_Directions_
Find all lines in the listing that include the word "building", then copy them.

________________________

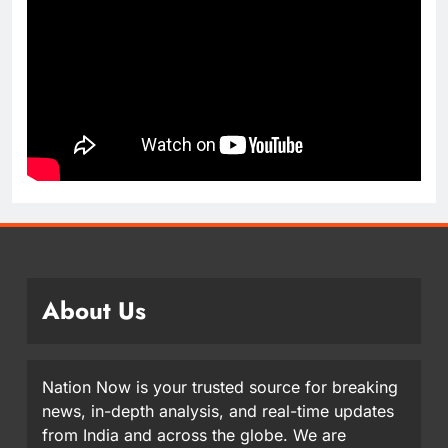
About Us
Nation Now is your trusted source for breaking
news, in-depth analysis, and real-time updates
from India and across the globe. We are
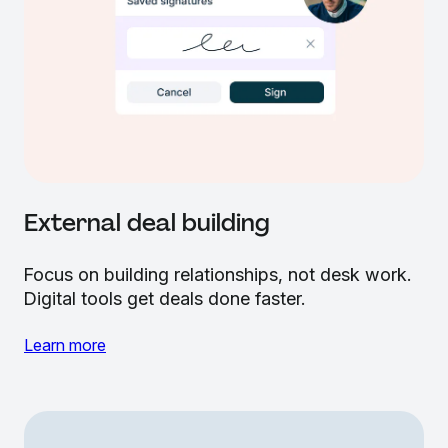
External deal building
Focus on building relationships, not desk work.
Digital tools get deals done faster.
Learn more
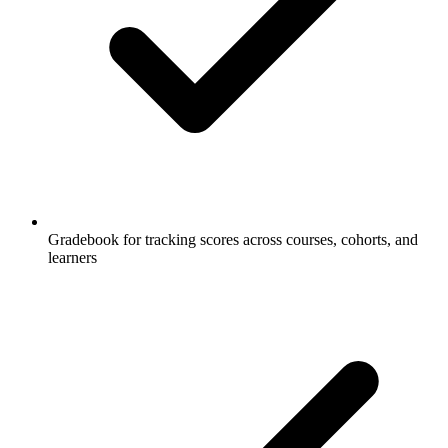
Gradebook for tracking scores across courses, cohorts, and
learners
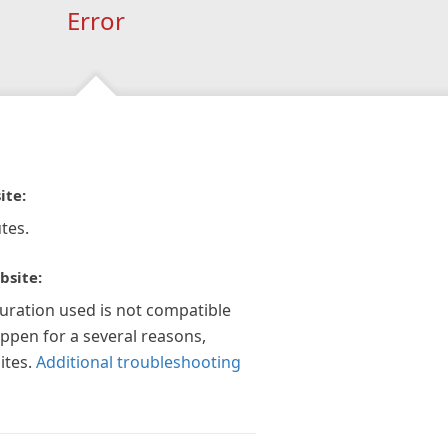
Error
ite:
tes.
bsite:
guration used is not compatible
appen for a several reasons,
ites.
Additional troubleshooting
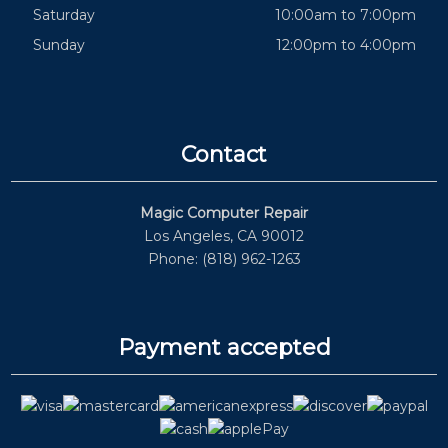
Saturday
10:00am to 7:00pm
Sunday
12:00pm to 4:00pm
Contact
Magic Computer Repair
Los Angeles, CA 90012
Phone: (818) 962-1263
Payment accepted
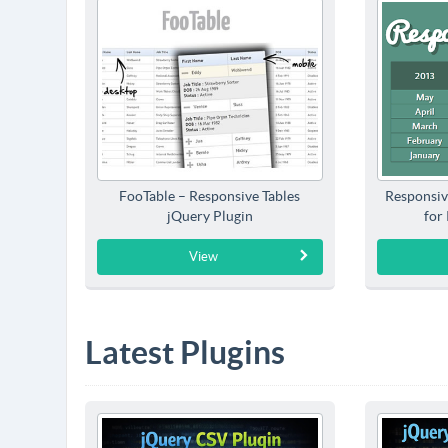
FooTable – Responsive Tables
Responsiv
jQuery Plugin
for
View
Latest Plugins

________________________

_Response area_
External deal building
Focus on building relationships, not desk work.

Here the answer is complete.